■ Aim of the task ■
For the entries that appear below, write out the exact text and omit the pictures.

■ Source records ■
=-=-=
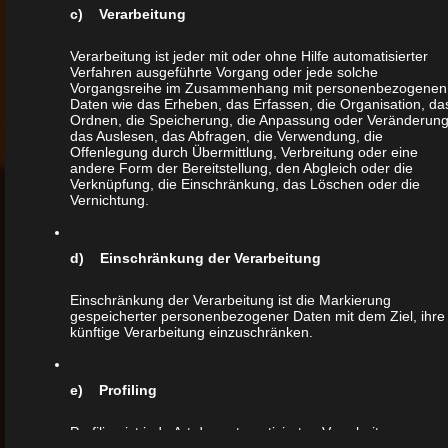
Kellerabdichtung laut Statistik 60.000,- € im
c) Verarbeitung
Mittel an Instandsetzungskosten.
Verarbeitung ist jeder mit oder ohne Hilfe automatisierter
Folgeschäden sind hier nicht berücksichtigt.
Verfahren ausgeführte Vorgang oder jede solche
Vorgangsreihe im Zusammenhang mit personenbezogenen
Das lässt sich vermeiden!
Daten wie das Erheben, das Erfassen, die Organisation, da
Ordnen, die Speicherung, die Anpassung oder Veränderung
das Auslesen, das Abfragen, die Verwendung, die
Offenlegung durch Übermittlung, Verbreitung oder eine
_____________________________________________
andere Form der Bereitstellung, den Abgleich oder die
Verknüpfung, die Einschränkung, das Löschen oder die
Vernichtung.
Ob Wohnung, Ein-, Zwei- oder
Mehrfamilienhaus. Sie als Käufer sollten
d) Einschränkung der Verarbeitung
einen tieferen Einblick in die Qualität Ihrer
neuen Immobilie werfen. Hier unterstütze ich
Einschränkung der Verarbeitung ist die Markierung
gespeicherter personenbezogener Daten mit dem Ziel, ihre
Sie und zeige Ihnen offensichtliche Mängel
künftige Verarbeitung einzuschränken.
auf und gebe Ihnen Modernisierungs- und
Instandsetzungshinweise.
e) Profiling
Profiling ist jede Art der automatisierten Verarbeitung
_____________________________________________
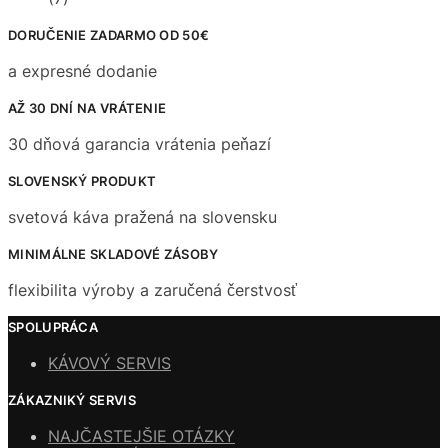
DORUČENIE ZADARMO OD 50€
a expresné dodanie
AŽ 30 DNÍ NA VRÁTENIE
30 dňová garancia vrátenia peňazí
SLOVENSKÝ PRODUKT
svetová káva pražená na slovensku
MINIMÁLNE SKLADOVÉ ZÁSOBY
flexibilita výroby a zaručená čerstvosť
SPOLUPRÁCA
KÁVOVÝ SERVIS
ZÁKAZNIKÝ SERVIS
NAJČASTEJŠIE OTÁZKY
=-=-=
■ Task output ■
Kellerabdichtung laut Statistik 60.000,- € im
c) Verarbeitung
Mittel an Instandsetzungskosten.
Verarbeitung ist jeder mit oder ohne Hilfe automatisierter
Folgeschäden sind hier nicht berücksichtigt.
Verfahren ausgeführte Vorgang oder jede solche
Vorgangsreihe im Zusammenhang mit personenbezogenen
Das lässt sich vermeiden!
Daten wie das Erheben, das Erfassen, die Organisation, da
Ordnen, die Speicherung, die Anpassung oder Veränderung
das Auslesen, das Abfragen, die Verwendung, die
Offenlegung durch Übermittlung, Verbreitung oder eine
_____________________________________________
andere Form der Bereitstellung, den Abgleich oder die
Verknüpfung, die Einschränkung, das Löschen oder die
Vernichtung.
Ob Wohnung, Ein-, Zwei- oder
Mehrfamilienhaus. Sie als Käufer sollten
d) Einschränkung der Verarbeitung
einen tieferen Einblick in die Qualität Ihrer
neuen Immobilie werfen. Hier unterstütze ich
Einschränkung der Verarbeitung ist die Markierung
gespeicherter personenbezogener Daten mit dem Ziel, ihre
Sie und zeige Ihnen offensichtliche Mängel
künftige Verarbeitung einzuschränken.
auf und gebe Ihnen Modernisierungs- und
Instandsetzungshinweise.
e) Profiling
Profiling ist jede Art der automatisierten Verarbeitung
_____________________________________________
DORUČENIE ZADARMO OD 50€
a expresné dodanie
AŽ 30 DNÍ NA VRÁTENIE
30 dňová garancia vrátenia peňazí
SLOVENSKÝ PRODUKT
svetová káva pražená na slovensku
MINIMÁLNE SKLADOVÉ ZÁSOBY
flexibilita výroby a zaručená čerstvosť
SPOLUPRÁCA
KÁVOVÝ SERVIS
ZÁKAZNIKÝ SERVIS
NAJČASTEJŠIE OTÁZKY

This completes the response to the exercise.